(SUPPLIED RECORDS)

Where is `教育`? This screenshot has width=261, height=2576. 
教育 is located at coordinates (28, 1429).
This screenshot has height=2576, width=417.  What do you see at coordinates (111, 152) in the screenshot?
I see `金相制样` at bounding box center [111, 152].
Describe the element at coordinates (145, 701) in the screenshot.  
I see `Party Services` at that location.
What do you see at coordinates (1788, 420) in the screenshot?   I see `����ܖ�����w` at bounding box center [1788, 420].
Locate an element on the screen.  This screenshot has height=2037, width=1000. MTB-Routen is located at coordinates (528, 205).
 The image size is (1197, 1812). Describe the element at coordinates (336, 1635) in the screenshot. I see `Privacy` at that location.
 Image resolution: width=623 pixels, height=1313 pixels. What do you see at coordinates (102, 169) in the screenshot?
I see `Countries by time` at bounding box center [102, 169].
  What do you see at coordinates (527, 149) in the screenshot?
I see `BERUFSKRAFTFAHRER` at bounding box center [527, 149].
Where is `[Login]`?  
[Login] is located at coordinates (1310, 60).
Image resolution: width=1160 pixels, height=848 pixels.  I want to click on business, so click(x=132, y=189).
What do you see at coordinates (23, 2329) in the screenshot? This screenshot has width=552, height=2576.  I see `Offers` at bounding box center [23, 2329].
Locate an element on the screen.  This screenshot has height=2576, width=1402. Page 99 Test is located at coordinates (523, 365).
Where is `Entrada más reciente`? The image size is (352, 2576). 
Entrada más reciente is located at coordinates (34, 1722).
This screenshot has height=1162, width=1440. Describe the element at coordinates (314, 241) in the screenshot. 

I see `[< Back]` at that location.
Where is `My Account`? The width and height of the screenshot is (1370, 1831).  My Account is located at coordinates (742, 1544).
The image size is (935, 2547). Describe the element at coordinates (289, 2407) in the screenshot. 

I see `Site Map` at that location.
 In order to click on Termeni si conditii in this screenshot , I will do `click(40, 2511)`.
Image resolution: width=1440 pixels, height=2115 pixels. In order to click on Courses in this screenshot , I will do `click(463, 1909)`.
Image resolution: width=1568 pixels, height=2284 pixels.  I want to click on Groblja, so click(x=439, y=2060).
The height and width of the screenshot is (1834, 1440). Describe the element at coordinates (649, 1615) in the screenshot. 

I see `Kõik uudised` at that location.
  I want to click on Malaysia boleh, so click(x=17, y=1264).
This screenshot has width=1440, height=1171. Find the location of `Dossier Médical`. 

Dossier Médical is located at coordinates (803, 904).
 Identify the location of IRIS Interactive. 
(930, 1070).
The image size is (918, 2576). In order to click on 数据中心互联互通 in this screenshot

(End SUPPLIED RECORDS)

• **WHAT YOU SHOULD DO**
Report the lines above that have the word "will" in them.

• **REPLY**
 In order to click on Termeni si conditii in this screenshot , I will do `click(40, 2511)`.
Image resolution: width=1440 pixels, height=2115 pixels. In order to click on Courses in this screenshot , I will do `click(463, 1909)`.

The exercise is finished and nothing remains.